San Francisco psych-rockers The Oh Sees destroyed the Galaxy Barn well past midnight on Friday and somehow managed to repeat the feat in broad daylight Saturday afternoon. Philly reverb-loving quartet the War on Drugs did the reverse, hypnotizing a sweltering main stage crowd Sunday afternoon and then upping the ante in the Galaxy Barn later that night. Seattle's Cave Singers had the Wood Stage crowd kicking up dust as people danced between hay-bale benches. The Wood Brothers ripped into '90s style jam-band pyrotechnics with slide guitar and upright bass.
If there was a hometown favorite at Pickathon, it was Blitzen Trapper, and if this indie-roots scene has a hit, "their song "Furr" is it, inspiring a massive sing-along midset. The Portland rockers had been rained offstage a week before at Newport. Here their crowd was drenched in sweat rather than precipitation. Their ragged, intricate music landed at the likable but unlikely middle point between Van Halen and the Grateful Dead.
On the more traditional side, Cass McCombs played the vintage country standard "Satisfied Mind" with a five-piece acoustic band, including a drummer thumping a 5-gallon water jug. Langhorne Slim took his rollicking, top-of-the-lungs Americana into the crowd while his band looked on from the stage. Phosphorescent played gorgeous, depressing country blues throughout the weekend but saved his most devastating tune, "Mermaid Parade," for his final, Sunday afternoon set in the Galaxy Barn. Ladies swooned. Casey MacGill warmed up the Sunday morning crowd with classic swing standards and a pencil-thin mustache. On Saturday, family band Kitty, Daisy and Lewis — all siblings — swapped instruments on their jump-blues standards and were joined by their parents, Graeme Durham and Ingrid Weiss, on slide guitar and upright bass. Later that night, the Hot 8 Brass Band from New Orleans delivered "Atomic Dog" and "Sexual Healing" in second-line style.
Nor do indie roots grow strictly in America. From Mali, Tuareg guitarist Bombino led a wicked desert trance band dressed head-to-toe in colorful robes. Their three sets over the weekend drew raves from musicians hanging out backstage, in awe of the band's young drummer. The Sierra Leone Refugee Allstars left Pickathon after their Friday night main stage set but left a weekendlong impression. Playing just prior to Neko Case on Sunday night, five-piece Mexican ensemble Los Cojolites offered an improvisational, virtuosic take on traditional son music. Portland band Y La Bamba spiked minimalist, acoustic flamenco with gorgeous harmonies.

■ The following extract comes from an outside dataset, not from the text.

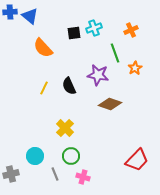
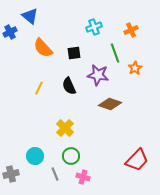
blue cross: moved 20 px down; rotated 24 degrees counterclockwise
cyan cross: moved 1 px up
black square: moved 20 px down
yellow line: moved 5 px left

The weekend yielded countless quintessential moments, but the most poetic came towards the end of the War on Drugs' Sunday night set. It was close to 10 p.m., the crowd was exhausted from heat and beer and a seemingly endless stream of music. Bandleader Adam Granduciel beamed from the stage before their last song.
"This is the best festival I've ever been to in my life!" he said. "Who wants to play guitar with us?" There were a half-dozen volunteers.